Combat Outpost Keating is best known as the site of the Battle of Kamdesh, which occurred on October 3, 2009; the base was nearly overrun, and eight Americans and four Afghan defenders were killed. Two Americans, Staff Sergeant Clinton Romesha and Specialist Ty Carter were awarded the Medal of Honor for their actions in defending the base.

The American soldiers killed in the battle were:
- SSG Justin T. Gallegos (Tucson, Arizona), aged 27
- SGT Christopher Griffin (Kincheloe, Michigan), aged 24
- PFC Kevin C. Thomson (Reno, Nevada), aged 21
- SGT Michael P. Scusa (Villas, New Jersey), aged 22
- SSG Vernon W. Martin (Savannah, Georgia), aged 25
- SPC Stephan L. Mace (Lovettsville, Virginia), aged 21
- SGT Joshua J. Kirk (South Portland, Maine), aged 30
- SGT Joshua M. Hardt (Applegate, California), aged 24

The base was abandoned and bombed by an American B-1 bomber on the night of October 6. A day after, on October 7, Taliban fighters were seen among the ruins of the outpost. According to army records, the Taliban commander of the attack on Keating, Abdul Rahman Mustaghni, was killed by the following drone strike, along with thirteen other insurgents.

Amy Davidson Sorkin, writing in The New Yorker, tried to answer the question why the base had not been moved when it was found to be unsuitable. She noted two claims the military put forward in its report: first, the resources to relocate the base had not been available because the brigade was concentrating on guarding a village that Hamid Karzai, president of Afghanistan, considered strategically important. Second, the search for Bowe Bergdahl, in June 2009, had used up so many resources none were available to address the base's unsuitable location.

==In media==
In May 2016 CBS News profiled Staff Sergeant Romesha, after he published an account of his experiences at the base, entitled Red Platoon: A True Story of American Valor. Romesha was critical of the choice of site for the base, describing it as "like being in a fishbowl or fighting from the bottom of a paper cup."
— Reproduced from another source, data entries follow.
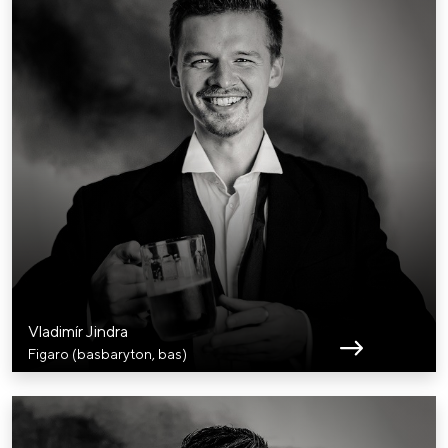
Vladimír Jindra
Figaro (basbaryton, bas)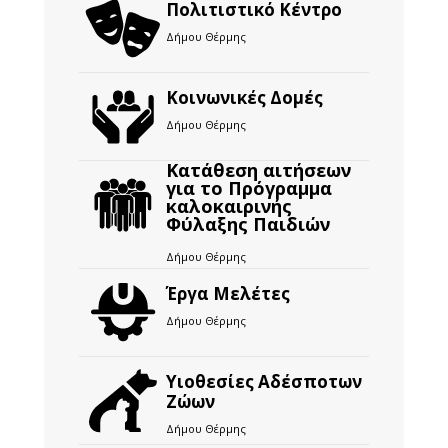
Πολιτιστικό Κέντρο
Δήμου Θέρμης
Κοινωνικές Δομές
Δήμου Θέρμης
Κατάθεση αιτήσεων
για το Πρόγραμμα
καλοκαιρινής
Φύλαξης Παιδιών
Δήμου Θέρμης
Έργα Μελέτες
Δήμου Θέρμης
Υιοθεσίες Αδέσποτων
Ζώων
Δήμου Θέρμης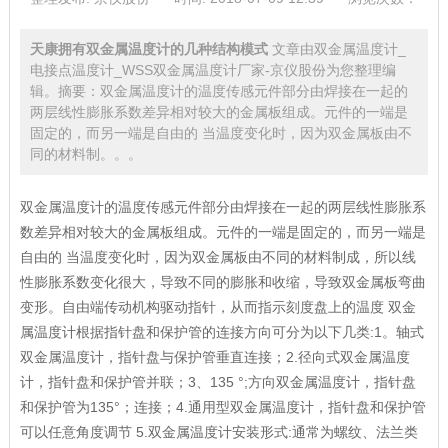
天康拥有双金属温度计的几种结构模式
文章由双金属温度计_
电接点温度计_WSS双金属温度计厂家-京仪股份为您整理编
辑。摘要：双金属温度计的温度传感元件部分由焊接在一起的
两层线性膨胀系数差异相对较大的金属板组成。元件的一端是
固定的，而另一端是自由的 当温度变化时，因为双金属板由不
同的材料制。。。
双金属温度计的温度传感元件部分由焊接在一起的两层线性膨胀系
数差异相对较大的金属板组成。元件的一端是固定的，而另一端是
自由的 当温度变化时，因为双金属板由不同的材料制成，所以线
性膨胀系数变化很大，导致不同的膨胀和收缩，导致双金属板弯曲
变形。自由端传动机构驱动指针，从而指示刻度盘上的温度 双金
属温度计根据指针盘和保护管的连接方向可分为以下几类:1。轴式
双金属温度计，指针盘与保护管垂直连接；2.径向式双金属温度
计，指针盘和保护管并联；3、135 °;方向双金属温度计，指针盘
和保护管为135°；连接；4.通用型双金属温度计，指针盘和保护管
可以任意角度调节 5.双金属温度计安装形式:通常为螺纹、法兰类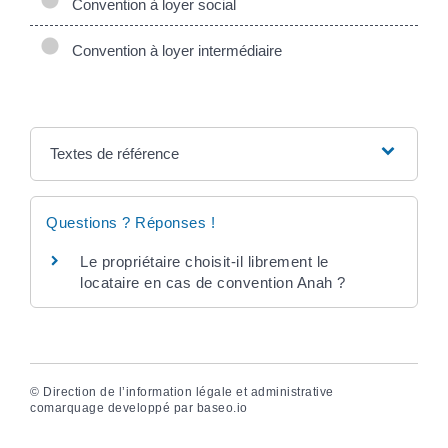
Convention à loyer social
Convention à loyer intermédiaire
Textes de référence
Questions ? Réponses !
Le propriétaire choisit-il librement le
locataire en cas de convention Anah ?
©
Direction de l’information légale et administrative
comarquage developpé par
baseo.io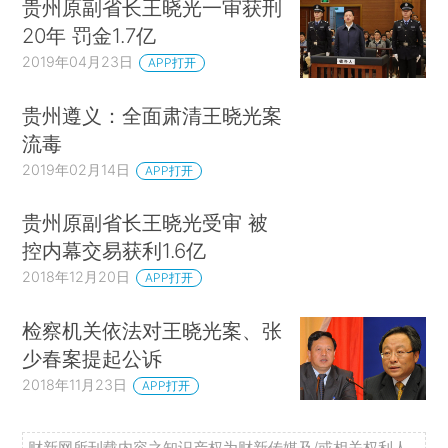
贵州原副省长王晓光一审获刑
20年 罚金1.7亿
2019年04月23日
APP打开
贵州遵义：全面肃清王晓光案
流毒
2019年02月14日
APP打开
贵州原副省长王晓光受审 被
控内幕交易获利1.6亿
2018年12月20日
APP打开
检察机关依法对王晓光案、张
少春案提起公诉
2018年11月23日
APP打开
财新网所刊载内容之知识产权为财新传媒及/或相关权利人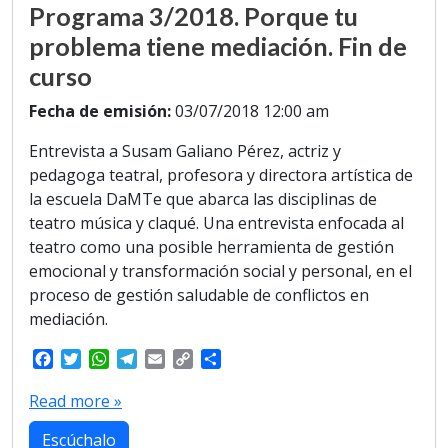
Programa 3/2018. Porque tu
problema tiene mediación. Fin de
curso
Fecha de emisión:
03/07/2018 12:00 am
Entrevista a Susam Galiano Pérez, actriz y
pedagoga teatral, profesora y directora artística de
la escuela DaMTe que abarca las disciplinas de
teatro música y claqué. Una entrevista enfocada al
teatro como una posible herramienta de gestión
emocional y transformación social y personal, en el
proceso de gestión saludable de conflictos en
mediación.
F
T
W
T
E
C
S
a
w
h
e
m
o
h
c
i
a
l
a
p
a
Read more »
e
t
t
e
i
y
r
b
t
s
g
l
L
e
Escúchalo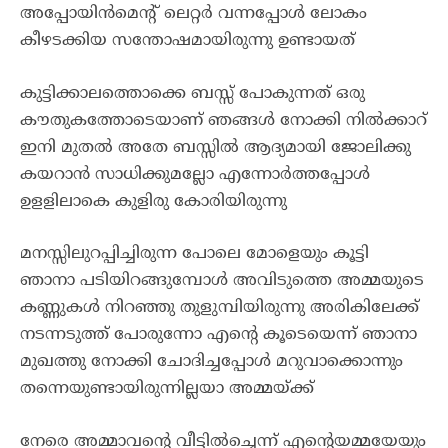
അപ്പോയിൻമെന്റ് ലെറ്റർ വന്നപ്പോൾ ലോകം
കീഴടക്കിയ സന്തോഷമായിരുന്നു ഉണ്ടായത്
കുട്ടിക്കാലത്തൊക്കെ ബസ്സ് പോകുന്നത് ഒരു
കൗതുകത്തോടെയാണ് ഞങ്ങൾ നോക്കി നിൽക്കാറ്
ഇനി മുതൽ അതേ ബസ്സിൽ ആദ്യമായി ജോലിക്കു
കയറാൻ സാധിക്കുമല്ലോ എന്നോർത്തപ്പോൾ
ഉളളിലാകെ കുളിരു കോരിയിരുന്നു
മനസ്സിലുറപ്പിച്ചിരുന്ന പോലെ മോളെയും കൂട്ടി
ഞാനാ പടിയിറങ്ങുമ്പോൾ അവിടുത്തെ അമ്മയുടെ
കണ്ണുകൾ നിറഞ്ഞു തുളുമ്പിയിരുന്നു അരികിലേക്ക്
നടന്നടുത്ത് പോരുന്നോ എന്റെ കൂടെയെന്ന് ഞാനാ
മുഖത്തു നോക്കി ചോദിച്ചപ്പോൾ മറുവാക്കൊന്നും
തന്നെയുണ്ടായിരുന്നില്ലയാ അമ്മയ്ക്ക്
നേരെ അമ്മാവന്റെ വീട്ടിൽച്ചെന്ന് എന്റെയമ്മയേയും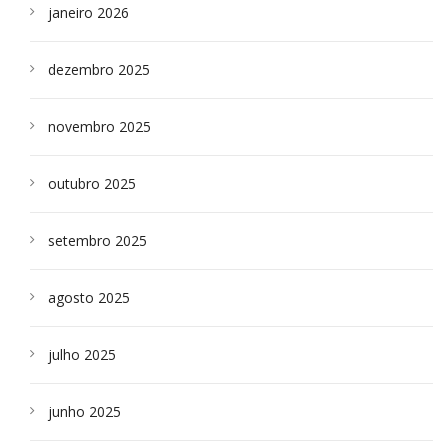
janeiro 2026
dezembro 2025
novembro 2025
outubro 2025
setembro 2025
agosto 2025
julho 2025
junho 2025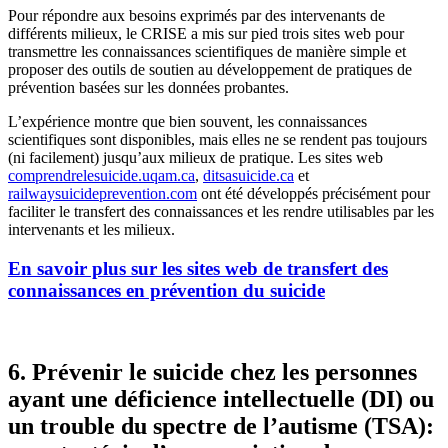
Pour répondre aux besoins exprimés par des intervenants de
différents milieux, le CRISE a mis sur pied trois sites web pour
transmettre les connaissances scientifiques de manière simple et
proposer des outils de soutien au développement de pratiques de
prévention basées sur les données probantes.
L’expérience montre que bien souvent, les connaissances
scientifiques sont disponibles, mais elles ne se rendent pas toujours
(ni facilement) jusqu’aux milieux de pratique. Les sites web
comprendrelesuicide.uqam.ca
,
ditsasuicide.ca
et
railwaysuicideprevention.com
ont été développés précisément pour
faciliter le transfert des connaissances et les rendre utilisables par les
intervenants et les milieux.
En savoir plus sur les sites web de transfert des
connaissances en prévention du suicide
6. Prévenir le suicide chez les personnes
ayant une déficience intellectuelle (DI) ou
un trouble du spectre de l’autisme (TSA):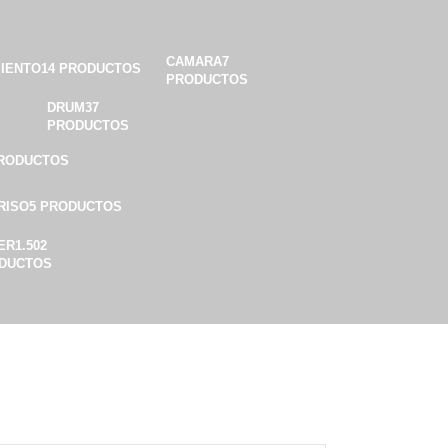
CAMARA
7
MIENTO
14 PRODUCTOS
PRODUCTOS
DRUM
37
PRODUCTOS
PRODUCTOS
RISO
5 PRODUCTOS
ER
1.502
DUCTOS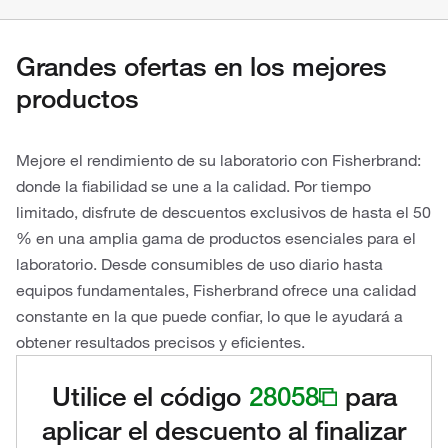
Grandes ofertas en los mejores
productos
Mejore el rendimiento de su laboratorio con Fisherbrand:
donde la fiabilidad se une a la calidad. Por tiempo
limitado, disfrute de descuentos exclusivos de hasta el 50
% en una amplia gama de productos esenciales para el
laboratorio. Desde consumibles de uso diario hasta
equipos fundamentales, Fisherbrand ofrece una calidad
constante en la que puede confiar, lo que le ayudará a
obtener resultados precisos y eficientes.
Utilice el código
28058
para
aplicar el descuento al finalizar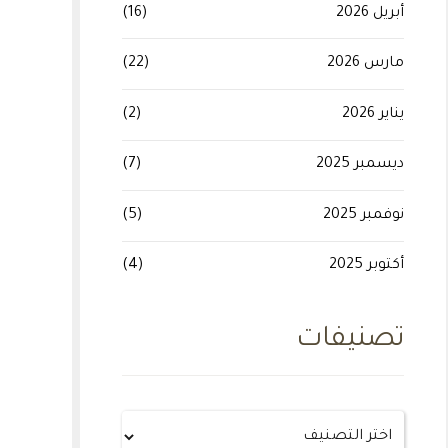
أبريل 2026
(16)
مارس 2026
(22)
يناير 2026
(2)
ديسمبر 2025
(7)
نوفمبر 2025
(5)
أكتوبر 2025
(4)
تصنيفات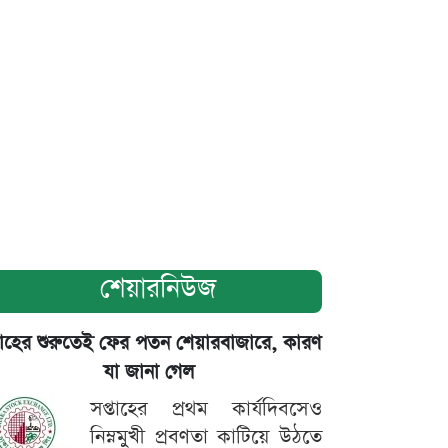
শেয়ারনিউজ
তাহের শুরুতেই ফের পতন শেয়ারবাজারে, কারণ
যা জানা গেল
সপ্তাহের প্রথম কার্যদিবসেও
নিম্নমুখী প্রবণতা কাটিয়ে উঠতে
On November 9, 2018, the Netflix series Medal of Honor featured two separate episodes for both Romesha and Carter's personal accounts of the events that took place at COP Keating during the Battle of Kamdesh.

The films The Outpost and Red Platoon are based on the events that occurred in the Battle of Kamdesh. The former is based on the book The Outpost: An Untold Story of American Valor by journalist Jake Tapper.